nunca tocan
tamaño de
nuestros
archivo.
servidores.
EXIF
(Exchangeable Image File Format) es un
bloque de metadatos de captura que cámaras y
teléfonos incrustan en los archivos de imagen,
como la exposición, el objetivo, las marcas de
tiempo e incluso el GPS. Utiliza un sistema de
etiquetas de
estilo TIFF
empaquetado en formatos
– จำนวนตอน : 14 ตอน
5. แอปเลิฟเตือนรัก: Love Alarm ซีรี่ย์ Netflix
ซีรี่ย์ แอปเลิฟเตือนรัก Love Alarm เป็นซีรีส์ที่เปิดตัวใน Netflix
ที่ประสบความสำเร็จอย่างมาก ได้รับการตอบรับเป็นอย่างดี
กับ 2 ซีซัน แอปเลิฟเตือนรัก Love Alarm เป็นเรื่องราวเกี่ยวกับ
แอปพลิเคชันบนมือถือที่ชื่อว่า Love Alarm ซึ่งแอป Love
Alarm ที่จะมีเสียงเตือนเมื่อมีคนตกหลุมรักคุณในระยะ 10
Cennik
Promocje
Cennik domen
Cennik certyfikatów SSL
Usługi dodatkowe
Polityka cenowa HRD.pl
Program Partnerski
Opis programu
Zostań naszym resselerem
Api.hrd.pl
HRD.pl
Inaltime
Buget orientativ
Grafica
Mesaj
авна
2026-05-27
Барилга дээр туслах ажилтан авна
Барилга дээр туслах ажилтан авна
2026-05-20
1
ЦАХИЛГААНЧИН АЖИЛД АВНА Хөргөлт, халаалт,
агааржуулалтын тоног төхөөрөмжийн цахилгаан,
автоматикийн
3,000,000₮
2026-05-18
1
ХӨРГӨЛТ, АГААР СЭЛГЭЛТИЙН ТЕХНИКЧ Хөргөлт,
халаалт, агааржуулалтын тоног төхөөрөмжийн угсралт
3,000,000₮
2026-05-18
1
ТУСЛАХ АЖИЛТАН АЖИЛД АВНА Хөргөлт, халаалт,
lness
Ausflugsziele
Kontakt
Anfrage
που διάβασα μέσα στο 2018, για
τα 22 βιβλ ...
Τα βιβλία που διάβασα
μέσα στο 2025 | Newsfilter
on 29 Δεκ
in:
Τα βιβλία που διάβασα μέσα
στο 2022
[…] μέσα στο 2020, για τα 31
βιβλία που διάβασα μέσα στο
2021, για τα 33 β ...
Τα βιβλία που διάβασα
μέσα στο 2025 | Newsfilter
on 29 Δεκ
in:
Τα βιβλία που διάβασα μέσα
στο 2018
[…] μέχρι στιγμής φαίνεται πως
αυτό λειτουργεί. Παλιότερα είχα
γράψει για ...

________

■ **Exercise**: Go through the material and copy each line in which the word "Love" occurs.

■ **Response to the task**:
5. แอปเลิฟเตือนรัก: Love Alarm ซีรี่ย์ Netflix
ซีรี่ย์ แอปเลิฟเตือนรัก Love Alarm เป็นซีรีส์ที่เปิดตัวใน Netflix
กับ 2 ซีซัน แอปเลิฟเตือนรัก Love Alarm เป็นเรื่องราวเกี่ยวกับ
แอปพลิเคชันบนมือถือที่ชื่อว่า Love Alarm ซึ่งแอป Love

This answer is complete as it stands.